Genevieve Ferraro (Chicago)
Virgil Abloh's exhibit at the MCA was remarkable for the variety of art forms on display. His clothing lines were part of the show, but by no means the bulk of it. There was an enormous stabile created by Virgil as an homage to Calder, several large sculptures made to look like concrete blocks used by skateboarders spray painted with grafitti and a huge billboard as an art object painted black on the front with wording on the back. The theme of the MCA show was "Question Everything" which Abloh did brilliantly with the pieces he chose to exhibit and the way each work was a part of the whole. Young people flocked to the MCA to see Abloh's show and his shoes, priced at $250 and designed for the exhibit sold out in a matter of hours. Love him or hate him, Virgil Abloh is changing what it means to be a designer and an artist.
Alix Hoquet (NY)
Is he changing what it means? Or is he uncritically satiating the global capital networks that have existed for decades.
KDB (LA)
Designing for French maison— many had diverse interesting backgrounds, including Galliano, McQueen, Marc Jacobs, etc., whose individual endeavors came with mixed results. This is a strange comparison. I am also not sure if Virgil actually really loves fashion as much as these designers did.
Buttons C (Toronto)
“There’s a suspicion, somehow, that he is scamming the industry” But the fashion industry is a scam! The clothes the fashion industry promotes are not worth the value the industry and it’s followers put on them. This season’s must-have $2,000.00 jacket from Louis Vuitton is not that much better than a $100.00 jacket from H&M. The both do the same job. If the LV version has better materials and workmanship, it may be worth 100% more. But 2000%? Not a chance. They are both off-the-rack items. It is only in the minds of the fashion obsessed that one has so much more value than the other. And four seasons later, the same obsesses fashionistas will turn their nose up at the jacket. What is the reasoning behind the inflated value of an item with such a short usable life? Why bother with the better materials and workmanship on an item that will be so quickly discarded? As detailed in article in the NYTimes not so long ago, most fashion obsessed young women will only wear an item in public once. Once an item has been showcased on Instagram once, they abandon it. Fashion is totally in the eye of the beholder. There is no intrinsic value in one garment over the other.
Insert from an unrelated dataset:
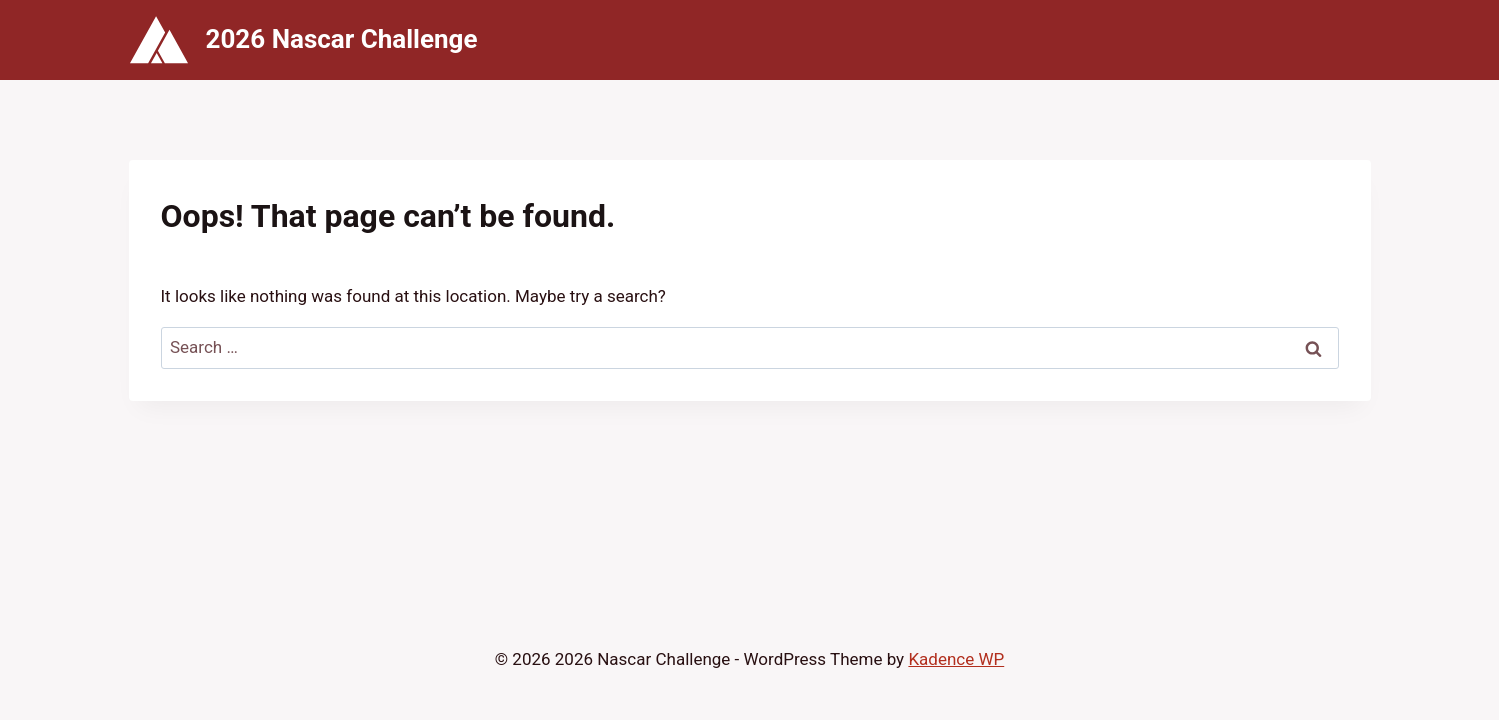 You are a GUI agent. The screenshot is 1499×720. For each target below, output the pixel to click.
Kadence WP (956, 659) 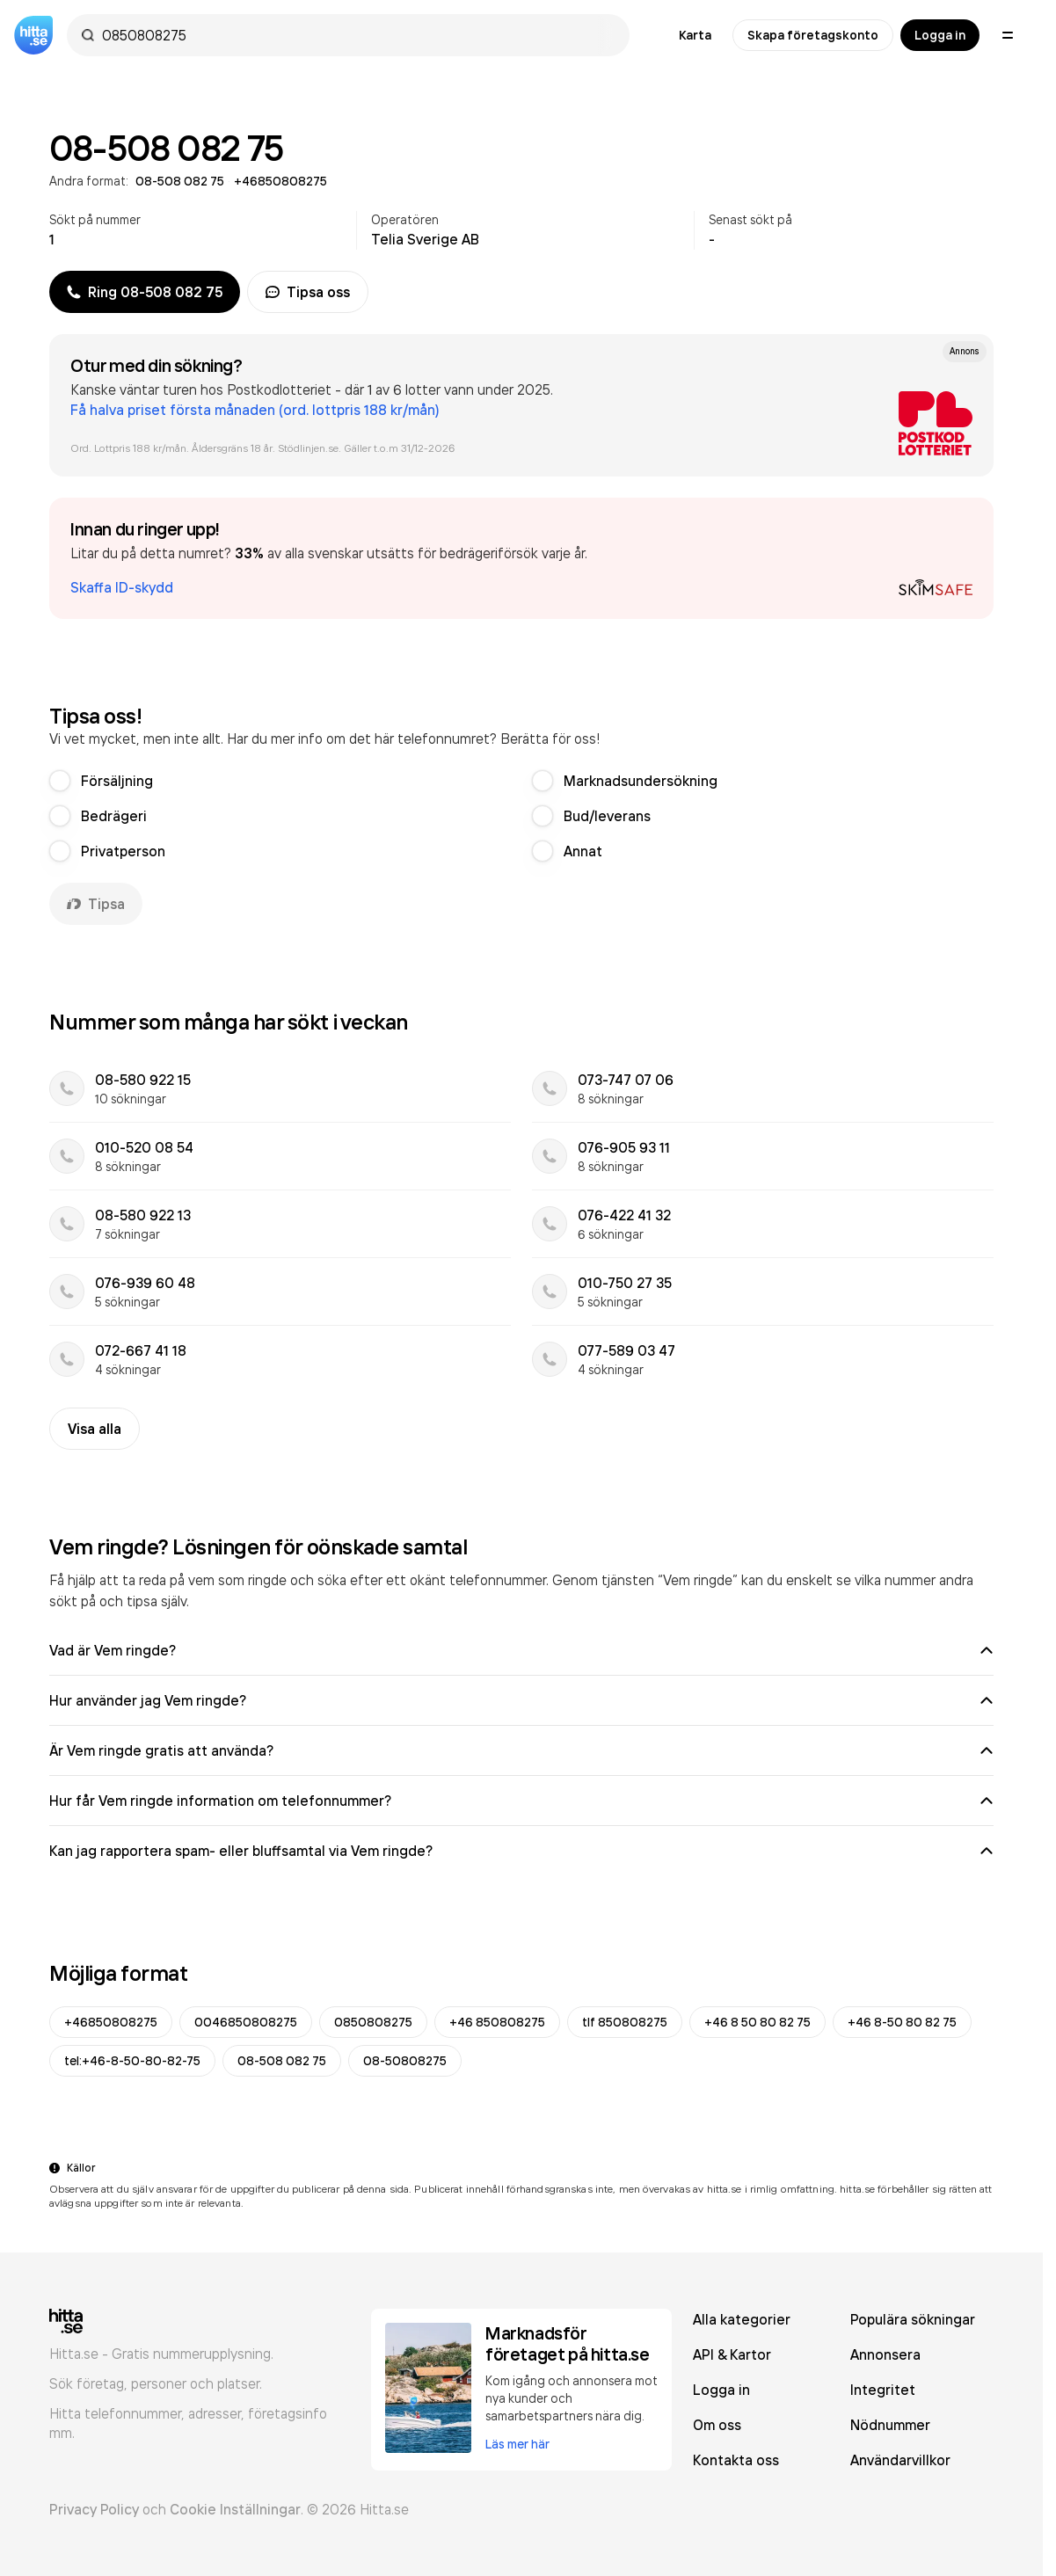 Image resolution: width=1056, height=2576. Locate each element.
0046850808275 (245, 2022)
Martina Sciolino (Mississippi)
@Buttons C Fashion (as opposed to style) depends upon disposability. The environmental impact is enormous.
Donald (Florida)
Comparing Abloh with Lagerfeld seems a huge stretch. Sort of like the comment comparing Maya Angelo and Shakespeare. Both are talented for sure , but on the same level? NO.
Kye (Washington, D.C.)
@Donald On the "same level", maybe not. But how could you compare Maya Angelou to Shakespeare? I never could understand Shakespeare as the language is so inaccessible (to me). I could go my entire life without knowing the "value" of Shakespeare. Angelou's work really resonated with me.
Marie (Cincinnati)
I have no comment on whether he is the Millennial Lagerfeld. Unless he's licensed the artwork from one of those t-shirts from the artist Futura, I'm already not a fan. That print/character is lifted from album artwork he created for UNKLE in 1998.
jmilovich (Los Angeles County)
The idea of "wrong" never stopped anyone from wearing something with a designer label.
HT (NYC)
It is a trick to see this not as clothing but as art. As art and craft okay. But if there was nothing but posing, the world would be dangerously static. Maybe this is a comment about people who do see this as clothing. You will never see it on the street. Nor do I think that you want to.
Andy (Connecticut)
Good to hear that irony is back as an explicit practice. Irony was detectable and foregrounded in the nineties, but it became an invisible and omnipresent precondition in our digital, endless-war, meme era. One assumes now that contrary or double meanings are at work. You Know Who is an epitome of baked-in irony: "don't take him literally." So for someone to practice irony -- rather than fantasy, or romanticism, or futurism -- is interesting. Whether or not it's "good" (and those "this is a product" sneakers aren't) may be less important than whether there is a market for it. If there is, it suggests a simultaneous return of the earnest and straightforward. Both are welcome.
reid (WI)
I'm afraid articles like this, dripping with obsequiousness and self importance of those involved, making enormous amounts of money off those who feel they must purchase, does little to endear them to us ordinary folks. Few will buy or wear the clothing that is designed, not for comfort or function, but to be different and identified as 'theirs' rather than for the good of the purchaser.
Pragmatic Liberal (Chicago)
@reid actually since most of his clothing are hoodies/track pants/sneakers it is by default comfortable. His iconic (mostly) graphic treatment makes those items instantly recognizable and that is the essence of "designer clothing" for many - the masses if you will. He has it figured out and, if you think about it, it wasn't that hard to do.
KM (Florida)
@reid Until it's in Walmart and Target 10 years from now.